*Task prompt*: Once the pictures are set aside, output all the records exactly.

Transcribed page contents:
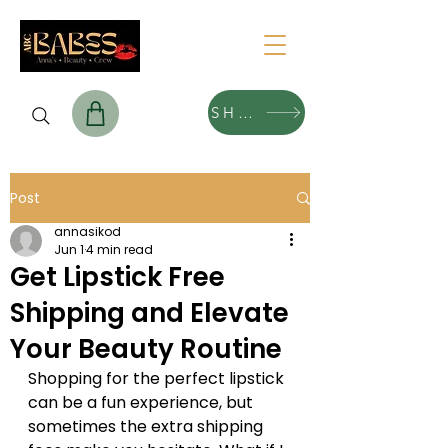
SHOP
Post
annasikod
Jun 1
4 min read
Get Lipstick Free
Shipping and Elevate
Your Beauty Routine
Shopping for the perfect lipstick 
can be a fun experience, but 
sometimes the extra shipping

*Exercise result*:
SHOP
Post
annasikod
Jun 1
4 min read
Get Lipstick Free
Shipping and Elevate
Your Beauty Routine
Shopping for the perfect lipstick 
can be a fun experience, but 
sometimes the extra shipping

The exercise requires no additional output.